Les trois secrétaires pressèrent vivement Gustave, qui se fit un peu prier, quoique son désir de leur raconter ce qu’il avait vu ne fût pas intérieurement moins vif que leur envie de le savoir.

— Allons, Wapherney, vous pourrez transmettre mon récit à votre jeune sœur, qui aime tant les choses effrayantes. J’ai été entraîné dans le Spladgest par la foule qui s’y pressait. On vient d’y apporter les cadavres de trois soldats du régiment de Munckholm et de deux archers, trouvés hier à quatre lieues dans les gorges, au fond du précipice de Cascadthymore. Quelques spectateurs assurent que ces malheureux composaient l’escouade envoyée, il y a trois jours, dans la direction de Skongen, à la recherche du concierge fugitif du Spladgest. Si cela est vrai, on ne peut concevoir comment tant d’hommes armés ont pu être assassinés. La mutilation des corps paraît prouver qu’ils ont été précipités du haut des rochers.
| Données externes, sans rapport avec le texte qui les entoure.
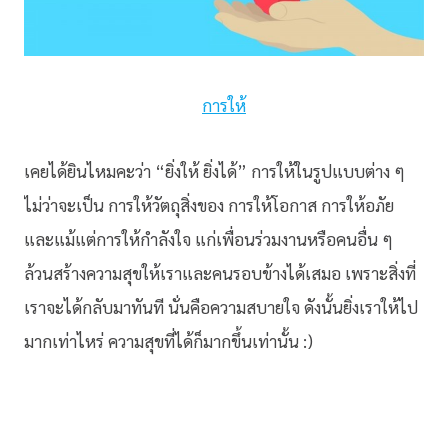
การให้
เคยได้ยินไหมคะว่า “ยิ่งให้ ยิ่งได้” การให้ในรูปแบบต่าง ๆ
ไม่ว่าจะเป็น การให้วัตถุสิ่งของ การให้โอกาส การให้อภัย
และแม้แต่การให้กำลังใจ แก่เพื่อนร่วมงานหรือคนอื่น ๆ
ล้วนสร้างความสุขให้เราและคนรอบข้างได้เสมอ เพราะสิ่งที่
เราจะได้กลับมาทันที นั่นคือความสบายใจ ดังนั้นยิ่งเราให้ไป
มากเท่าไหร่ ความสุขที่ได้ก็มากขึ้นเท่านั้น :)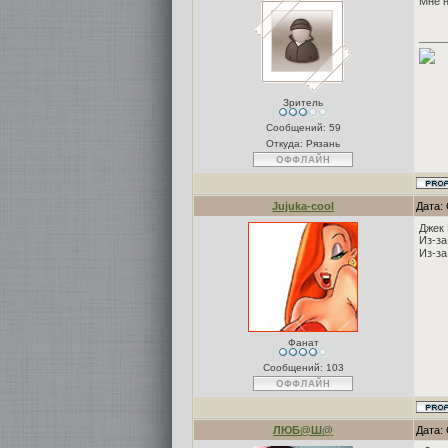
Мне н
Зритель
Сообщений:
59
Откуда: Рязань
Jujuka-cool
Дата: 
Джек 
Из-за
Из-за
Фанат
Сообщений:
103
ЛЮБ@Ш@
Дата: 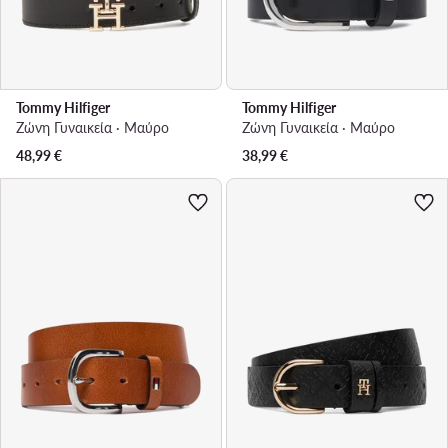
Tommy Hilfiger
Tommy Hilfiger
Ζώνη Γυναικεία · Μαύρο
Ζώνη Γυναικεία · Μαύρο
48,99
€
38,99
€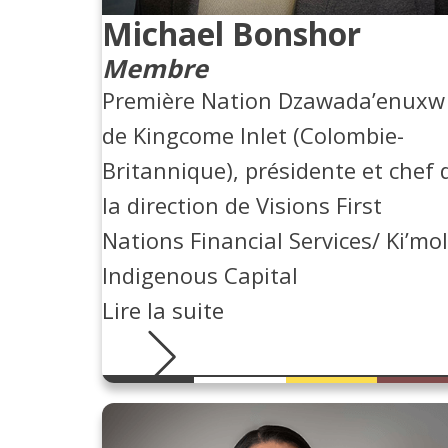
Michael Bonshor
Membre
Première Nation Dzawada’enuxw
de Kingcome Inlet (Colombie-
Britannique), présidente et chef 
la direction de Visions First
Nations Financial Services/ Ki’mo
Indigenous Capital
Lire la suite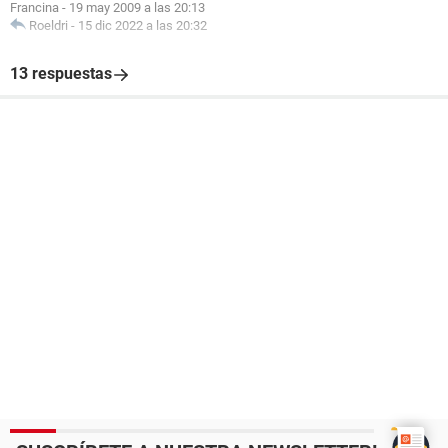
Francina
-
19 may 2009 a las 20:13
Roeldri
-
15 dic 2022 a las 20:32
13 respuestas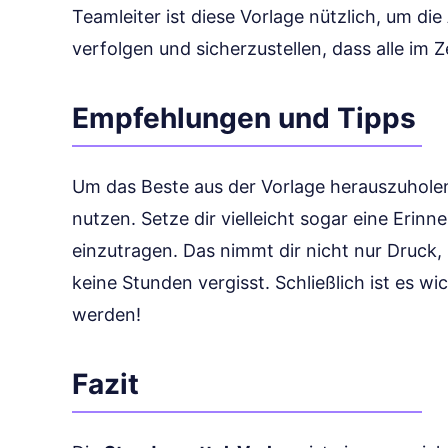
Teamleiter ist diese Vorlage nützlich, um die
verfolgen und sicherzustellen, dass alle im 
Empfehlungen und Tipps
Um das Beste aus der Vorlage herauszuholen
nutzen. Setze dir vielleicht sogar eine Erinn
einzutragen. Das nimmt dir nicht nur Druck,
keine Stunden vergisst. Schließlich ist es wic
werden!
Fazit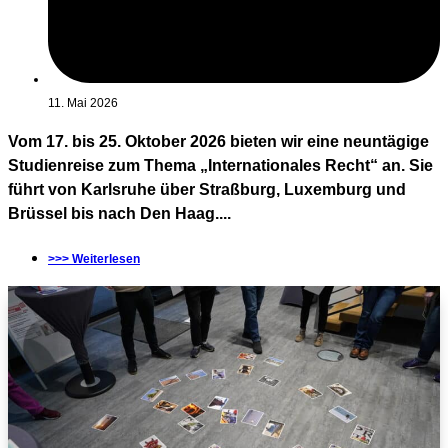
11. Mai 2026
Vom 17. bis 25. Oktober 2026 bieten wir eine neuntägige
Studienreise zum Thema „Internationales Recht“ an. Sie
führt von Karlsruhe über Straßburg, Luxemburg und
Brüssel bis nach Den Haag....
>>> Weiterlesen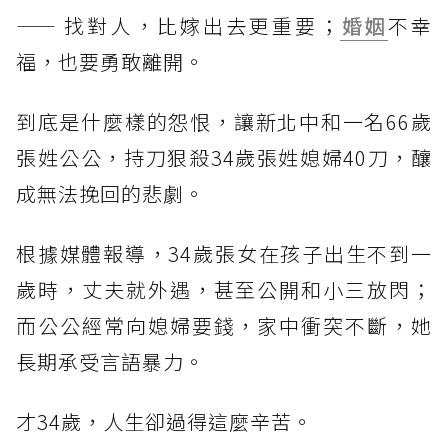
—— 找對人，比嫁出去更重要；
婚姻
不幸
福，也要勇敢離開。
到底是什麼樣的怨恨，讓新北中和一名66歲
張姓公公，持刀狠殺34歲張姓媳婦40刀，釀
成無法挽回的悲劇。
根據媒體報導，34歲張女在孩子出生不到一
歲時，丈夫就外遇，甚至公開和小三放閃；
而公公經常向媳婦要錢，家中衝突不斷，她
長期承受言語暴力。
才34歲，人生卻過得這麼辛苦。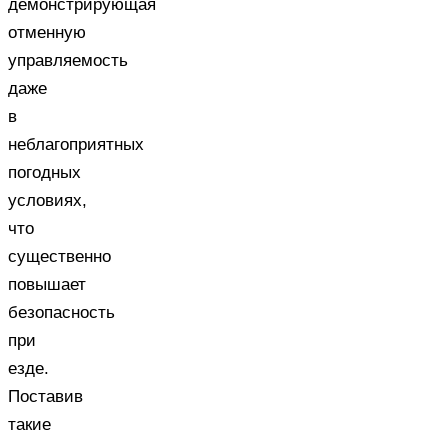
демонстрирующая
отменную
управляемость
даже
в
неблагоприятных
погодных
условиях,
что
существенно
повышает
безопасность
при
езде.
Поставив
такие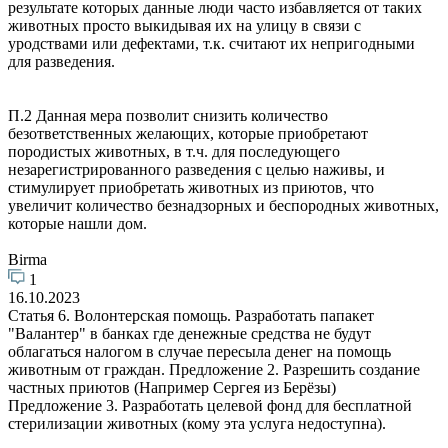
результате которых данные люди часто избавляется от таких
животных просто выкидывая их на улицу в связи с
уродствами или дефектами, т.к. считают их непригодными
для разведения.
П.2 Данная мера позволит снизить количество
безответственных желающих, которые приобретают
породистых животных, в т.ч. для последующего
незарегистрированного разведения с целью наживы, и
стимулирует приобретать животных из приютов, что
увеличит количество безнадзорных и беспородных животных,
которые нашли дом.
Birma
1
16.10.2023
Статья 6. Волонтерская помощь. Разработать папакет
"Валантер" в банках где денежные средства не будут
облагаться налогом в случае пересыла денег на помощь
животным от граждан. Предложение 2. Разрешить создание
частных приютов (Например Сергея из Берёзы)
Предложение 3. Разработать целевой фонд для бесплатной
стерилизации животных (кому эта услуга недоступна).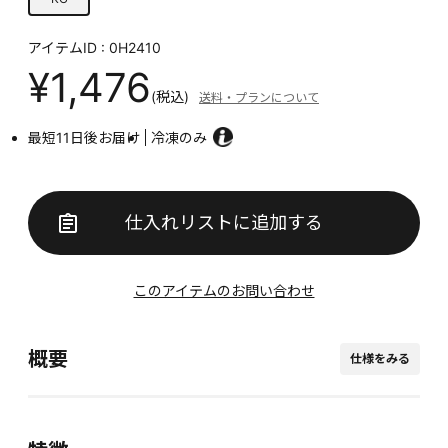
アイテムID : 0H2410
¥1,476
(税込)
送料・プランについて
最短11日後お届け
冷凍のみ
仕入れリストに追加する
このアイテムのお問い合わせ
概要
仕様をみる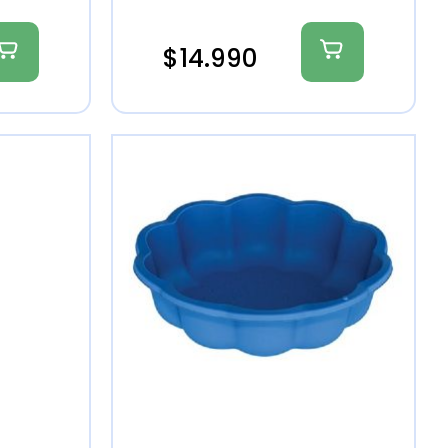
$
14.990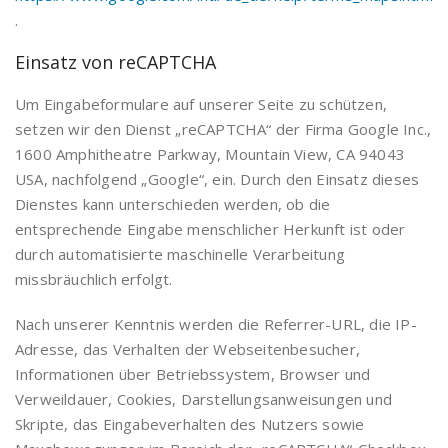
.
Einsatz von reCAPTCHA
Um Eingabeformulare auf unserer Seite zu schützen,
setzen wir den Dienst „reCAPTCHA“ der Firma Google Inc.,
1600 Amphitheatre Parkway, Mountain View, CA 94043
USA, nachfolgend „Google“, ein. Durch den Einsatz dieses
Dienstes kann unterschieden werden, ob die
entsprechende Eingabe menschlicher Herkunft ist oder
durch automatisierte maschinelle Verarbeitung
missbräuchlich erfolgt.
Nach unserer Kenntnis werden die Referrer-URL, die IP-
Adresse, das Verhalten der Webseitenbesucher,
Informationen über Betriebssystem, Browser und
Verweildauer, Cookies, Darstellungsanweisungen und
Skripte, das Eingabeverhalten des Nutzers sowie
Cela fait dresser les cheveux.

— Quoi ! Gustave, vous les avez vus ? demanda vivement Wapherney.

— Je les ai encore devant les yeux.

— Et présume-t-on quels sont les auteurs de cet attentat ?

— Quelques personnes pensaient que ce pouvait être une bande de mineurs, et assuraient qu’on avait entendu hier, dans les montagnes, les sons de la corne avec laquelle ils s’appellent.

— En vérité ! dit Arthur.

— Oui ; mais un vieux paysan a détruit cette conjecture en faisant observer qu’il n’y avait ni mines ni mineurs du côté de Cascadthymore.

— Et qui serait-ce donc ?

— On ne sait ; si les corps n’étaient entiers, on pourrait croire que ce sont quelques bêtes féroces, car ils portent sur leurs membres de longues et profondes égratignures. Il en est de même du cadavre d’un vieillard à barbe blanche qu’on a apporté au Spladgest avant-hier matin, à la suite de cet affreux orage qui vous a empêché, mon cher Léandre Wapherney, d’aller visiter, sur l’autre rive du golfe, votre Héro du coteau de Larsynn.

— Bien ! bien ! Gustave, dit Wapherney en riant ; mais quel est ce vieillard ?

— À sa haute taille, à sa longue barbe blanche, à un chapelet qu’il tient encore fortement serré entre ses mains, quoiqu’il ait été trouvé du reste absolument dépouillé, on a reconnu, dit-on, un certain ermite des environs ; je crois qu’on l’appelle l’ermite de Lynrass. Il est évident que le pauvre homme a été également assassiné ; mais dans quel but ? On n’égorge plus maintenant pour opinion religieuse, et le vieil ermite ne possédait au monde que sa robe de bure et la bienveillance publique.

— Et vous dites, reprit Richard, que ce corps est déchiré, ainsi que ceux des soldats, comme par les ongles d’une bête féroce ?

— Oui, mon cher ; et un pêcheur affirmait avoir remarqué des traces pareilles sur le corps d’un officier trouvé, il y a plusieurs jours, assassiné, vers les grèves d’Urchtal.

— Cela est singulier, dit Arthur.

— Cela est effroyable, dit Richard.

— Allons, reprit Wapherney, silence et travail, car je crois que le général va bientôt venir. — Mon cher Gustave, je suis bien curieux de voir ces corps ; si vous voulez, ce soir, en sortant, nous entrerons un moment au Spladgest.